第23話 携帯しているものは皆、個性的

 どちらにせよ、不味いことになったのには変わりない。子供を人質に取られてしまった以上、下手に動いたら、子供の命も一般人の命も俺たちの命(首)もお終いだからな……。

 と、様子を見ていた猪口が顔を上げて俺たちの方を向いた。

 

「で、どうする? この状況」

「そんなん助けるしかないやろ」

「紗奈の言う通りだぞ」

 

 間髪入れずに答える織部とちゅうじん。

 

 けど、一口に助けるって言ったってどうしたもんか……。

 

 そう考えている間に猪口が下にいる警備員たちへ時間を稼ぐよう念話で指示を送る。

 

 作戦を立てようにも手ぶらじゃ無理だからな……。そこまで考えてから、俺はみんなの方を向く。

 

「よし、取り敢えず持ってるもん全部出せ」

 

 ということで、各自持っているもので、尚且つ使えそうなものを出していく。

 俺は太刀とそれの付属品に、分銅の着いた紐に極小ナイフ、そして捕縛縄。猪口は日本刀と捕縛縄。

 織部は拳銃にライフル、催涙弾にゴム弾、空薬莢、捕縛縄。ちゅうじんは光線銃にライトセーバー、麻痺薬の入った袋、手榴弾、捕縛縄だ。

 置かれたそれを一通り見た俺と猪口は揃って口を開く。

 

「「なんつーもん持ち歩いてんだお前ら」」

「いつこういう状況に陥るか分からんからな。あたしの基本装備や」

「そうだぞ。備えあれば患いなしだ。てか、それを言うなら多田も大概だろ」

「別に俺はお前らほどおかしなもんは持ち歩いてない」

 

 ちゅうじんにそう返され、真っ先に否定する。別にこの紐と極小ナイフは元から鞘に装備されてあったものだ。断じて俺は悪くない。寧ろ被害者だ。てか、何だよちゅうじんの武器。半分以上スター〇ォーズじゃねぇか。
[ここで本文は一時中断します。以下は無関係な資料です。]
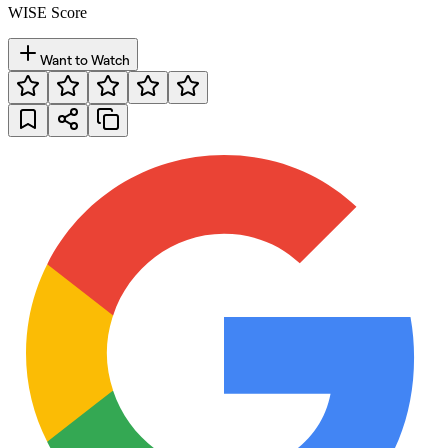
WISE Score
Want to Watch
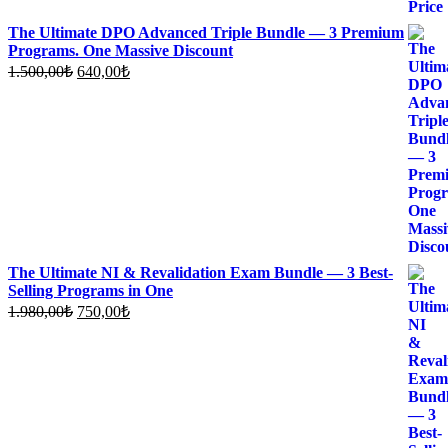
The Ultimate DPO Advanced Triple Bundle — 3 Premium
Programs. One Massive Discount
Original
Current
1.500,00
₺
640,00
₺
price
price
was:
is:
1.500,00₺.
640,00₺.
The Ultimate NI & Revalidation Exam Bundle — 3 Best-
Selling Programs in One
Original
Current
1.980,00
₺
750,00
₺
price
price
was:
is:
1.980,00₺.
750,00₺.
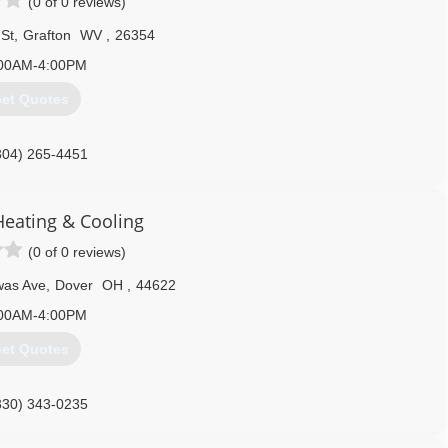
(0 of 0 reviews)
St
,
Grafton
WV
,
26354
00AM-4:00PM
et Quotes
304) 265-4451
eating & Cooling
(0 of 0 reviews)
was Ave
,
Dover
OH
,
44622
00AM-4:00PM
et Quotes
330) 343-0235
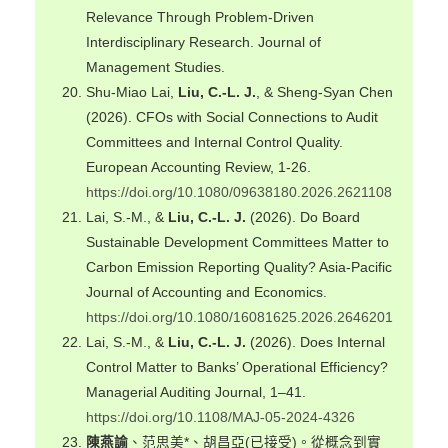
Relevance Through Problem‐Driven
Interdisciplinary Research. Journal of
Management Studies.
Shu-Miao Lai,
Liu, C.-L. J.
, & Sheng-Syan Chen
(2026). CFOs with Social Connections to Audit
Committees and Internal Control Quality.
European Accounting Review, 1-26.
https://doi.org/10.1080/09638180.2026.2621108
Lai, S.-M., &
Liu, C.-L. J.
(2026). Do Board
Sustainable Development Committees Matter to
Carbon Emission Reporting Quality? Asia-Pacific
Journal of Accounting and Economics.
https://doi.org/10.1080/16081625.2026.2646201
Lai, S.-M., &
Liu, C.-L. J.
(2026). Does Internal
Control Matter to Banks’ Operational Efficiency?
Managerial Auditing Journal, 1–41.
https://doi.org/10.1108/MAJ-05-2024-4326
陳燕諭
、范思美*、胡昌亞(已接受)。從概念到實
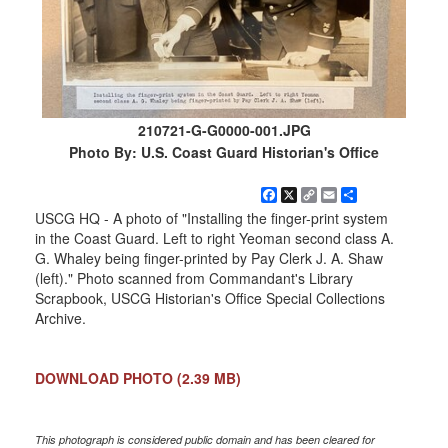
210721-G-G0000-001.JPG
Photo By: U.S. Coast Guard Historian's Office
Facebook
X
Copy
Email
Share
Link
USCG HQ - A photo of "Installing the finger-print system
in the Coast Guard. Left to right Yeoman second class A.
G. Whaley being finger-printed by Pay Clerk J. A. Shaw
(left)." Photo scanned from Commandant's Library
Scrapbook, USCG Historian's Office Special Collections
Archive.
DOWNLOAD PHOTO
(2.39 MB)
This photograph is considered public domain and has been cleared for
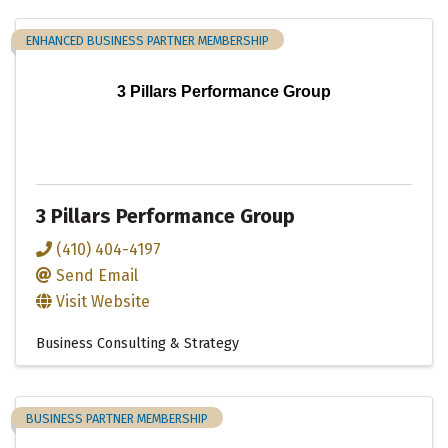
ENHANCED BUSINESS PARTNER MEMBERSHIP
3 Pillars Performance Group
3 Pillars Performance Group
(410) 404-4197
Send Email
Visit Website
Business Consulting & Strategy
BUSINESS PARTNER MEMBERSHIP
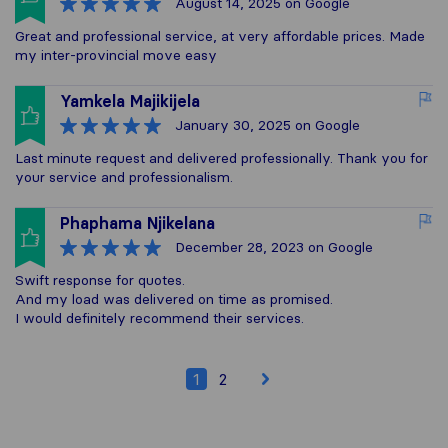
August 14, 2025
on Google
Great and professional service, at very affordable prices. Made
my inter-provincial move easy
Yamkela Majikijela
January 30, 2025
on Google
Last minute request and delivered professionally. Thank you for
your service and professionalism.
Phaphama Njikelana
December 28, 2023
on Google
Swift response for quotes.
And my load was delivered on time as promised.
I would definitely recommend their services.
1
2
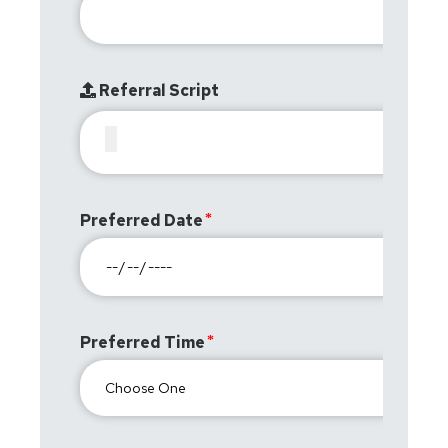
Referral Script
Preferred Date
Preferred Time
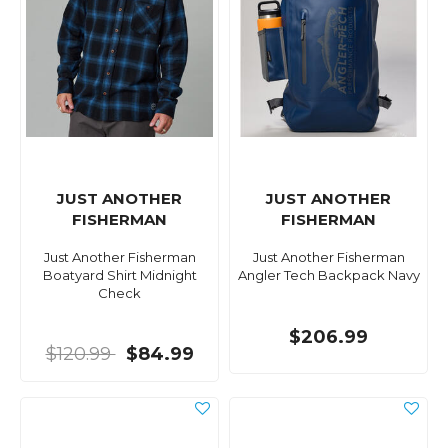
JUST ANOTHER
JUST ANOTHER
FISHERMAN
FISHERMAN
Just Another Fisherman
Just Another Fisherman
Boatyard Shirt Midnight
Angler Tech Backpack Navy
Check
$206.99
$120.99
$84.99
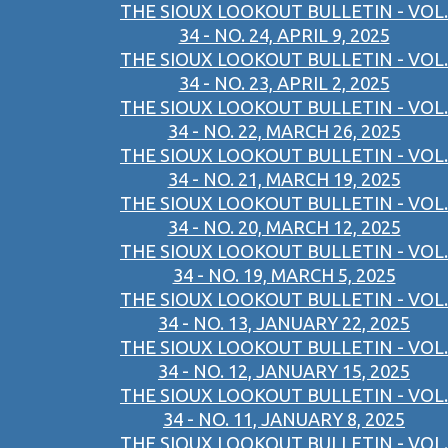
THE SIOUX LOOKOUT BULLETIN - VOL.
34 - NO. 24, APRIL 9, 2025
THE SIOUX LOOKOUT BULLETIN - VOL.
34 - NO. 23, APRIL 2, 2025
THE SIOUX LOOKOUT BULLETIN - VOL.
34 - NO. 22, MARCH 26, 2025
THE SIOUX LOOKOUT BULLETIN - VOL.
34 - NO. 21, MARCH 19, 2025
THE SIOUX LOOKOUT BULLETIN - VOL.
34 - NO. 20, MARCH 12, 2025
THE SIOUX LOOKOUT BULLETIN - VOL.
34 - NO. 19, MARCH 5, 2025
THE SIOUX LOOKOUT BULLETIN - VOL.
34 - NO. 13, JANUARY 22, 2025
THE SIOUX LOOKOUT BULLETIN - VOL.
34 - NO. 12, JANUARY 15, 2025
THE SIOUX LOOKOUT BULLETIN - VOL.
34 - NO. 11, JANUARY 8, 2025
THE SIOUX LOOKOUT BULLETIN - VOL.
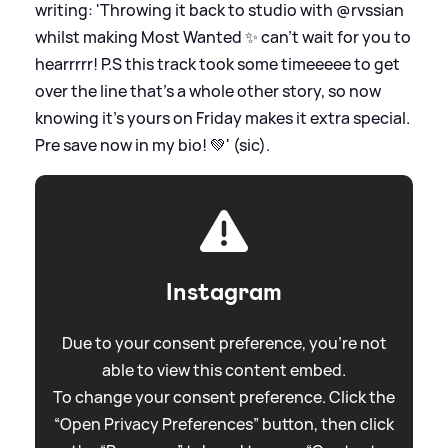
writing: 'Throwing it back to studio with @rvssian
whilst making Most Wanted ✨ can’t wait for you to
hearrrrr! P.S this track took some timeeeee to get
over the line that's a whole other story, so now
knowing it's yours on Friday makes it extra special.
Pre save now in my bio! 💚' (sic).
Instagram
Due to your consent preference, you're not
able to view this content embed.
To change your consent preference. Click the
“Open Privacy Preferences” button, then click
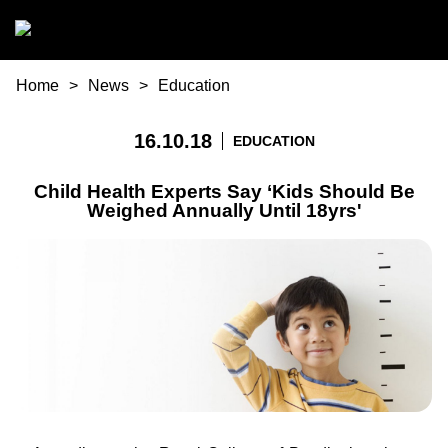
Skip to main content
You are here
Home
News
Education
16.10.18
EDUCATION
Child Health Experts Say ‘Kids Should Be
Weighed Annually Until 18yrs'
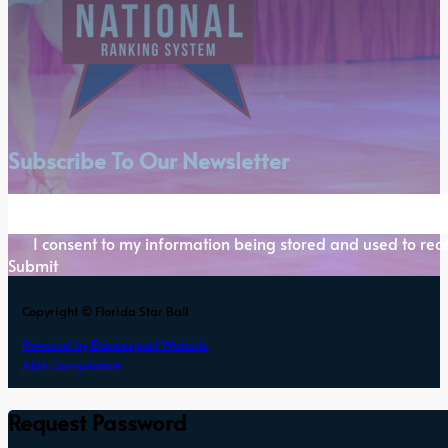
Subscribe To Our Newsletter
Section
I consent to my information being stored and used to rece
Submit
Copyright © Florida Star Ball
Powered by Dancesport Website
ADA Compliance
Request Password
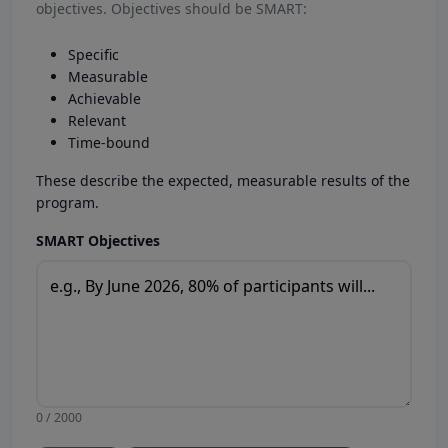
objectives. Objectives should be SMART:
Specific
Measurable
Achievable
Relevant
Time-bound
These describe the expected, measurable results of the
program.
SMART Objectives
0 / 2000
 と、武器がスター〇ォーズなちゅうじんがこっちを見てきた。

 

「で、どうするんだよ?」

「んー、そうだな。何か思いつくか?」

「いいや……。持ってるものの個性が強いってことぐらいしか分からん」


 試しに猪口へ訊いてみるも、困ったような表情を浮かべるばかり。こんな野蛮で変な物を持ち歩いている奴が傍に居ただなんて知ったら、そりゃそんな反応にもなるだろう。実際、俺もそうだ。けど、これらを用いて制圧するのか……。

 時間を稼いでくれている警備員たちもそろそろ限界。犯人を捕える方法は幾らでもあるにはあるが、犯人を捕らえた後、子供にトラウマが残らないかが心配なんだよな……。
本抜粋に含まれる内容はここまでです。